(Saved data entries)

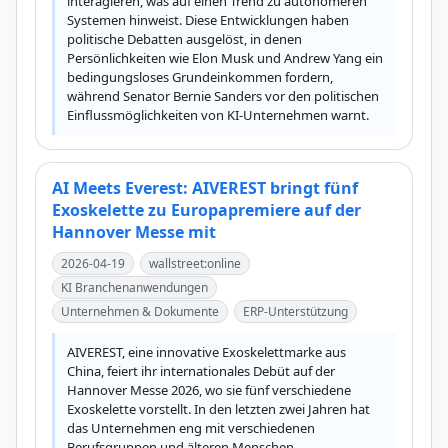
interagieren, was auf einen Trend zu autonomeren 
Systemen hinweist. Diese Entwicklungen haben 
politische Debatten ausgelöst, in denen 
Persönlichkeiten wie Elon Musk und Andrew Yang ein 
bedingungsloses Grundeinkommen fordern, 
während Senator Bernie Sanders vor den politischen 
Einflussmöglichkeiten von KI-Unternehmen warnt.
AI Meets Everest: AIVEREST bringt fünf
Exoskelette zu Europapremiere auf der
Hannover Messe mit
2026-04-19
wallstreet:online
KI Branchenanwendungen
Unternehmen & Dokumente
ERP-Unterstützung
AIVEREST, eine innovative Exoskelettmarke aus 
China, feiert ihr internationales Debüt auf der 
Hannover Messe 2026, wo sie fünf verschiedene 
Exoskelette vorstellt. In den letzten zwei Jahren hat 
das Unternehmen eng mit verschiedenen 
Berufsgruppen und älteren Menschen 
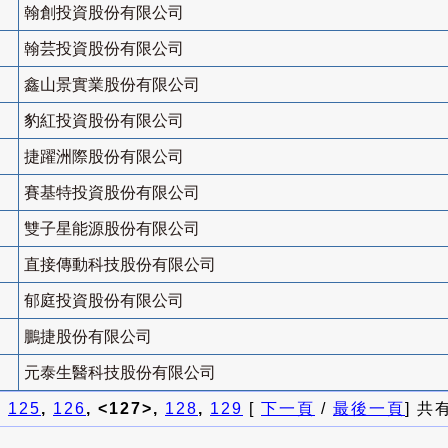
翰創投資股份有限公司
翰芸投資股份有限公司
鑫山景實業股份有限公司
豹紅投資股份有限公司
捷躍洲際股份有限公司
賽基特投資股份有限公司
雙子星能源股份有限公司
直接傳動科技股份有限公司
郁庭投資股份有限公司
鵬捷股份有限公司
元泰生醫科技股份有限公司
]
125
,
126
, <127>,
128
,
129
[
下一頁
/
最後一頁
] 共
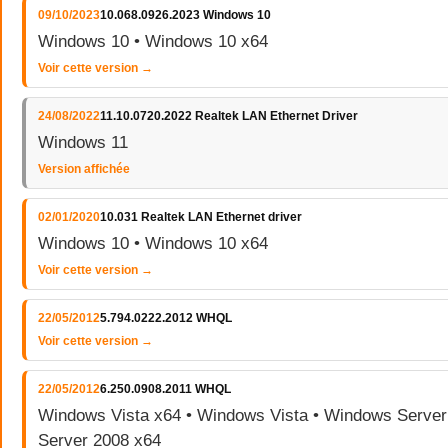
09/10/2023
10.068.0926.2023 Windows 10
Windows 10 • Windows 10 x64
Voir cette version →
24/08/2022
11.10.0720.2022 Realtek LAN Ethernet Driver
Windows 11
Version affichée
02/01/2020
10.031 Realtek LAN Ethernet driver
Windows 10 • Windows 10 x64
Voir cette version →
22/05/2012
5.794.0222.2012 WHQL
Voir cette version →
22/05/2012
6.250.0908.2011 WHQL
Windows Vista x64 • Windows Vista • Windows Serve
Server 2008 x64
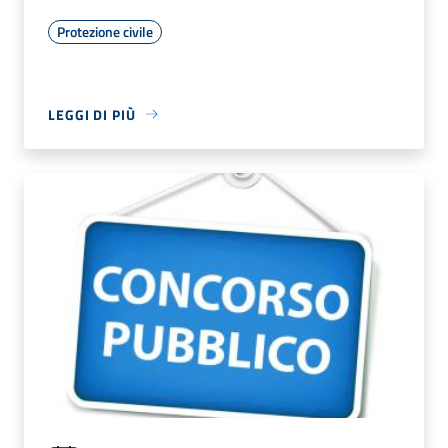
Protezione civile
LEGGI DI PIÙ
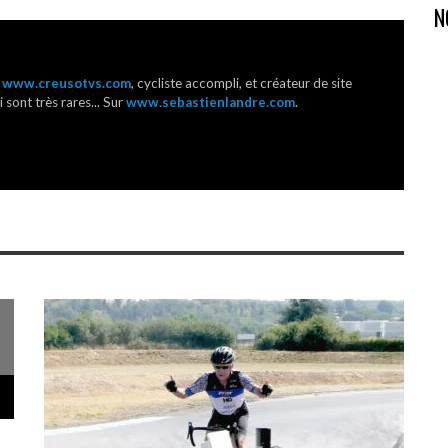
N
r
www.creusotvs.com
, cycliste accompli, et créateur de site
 sont très rares... Sur
www.sebastienlandre.com
.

### Problem details
Look through the entries and return each line that has the word "Ethernet" in it.

### Your response
11.10.0720.2022 Realtek LAN Ethernet Driver
10.031 Realtek LAN Ethernet driver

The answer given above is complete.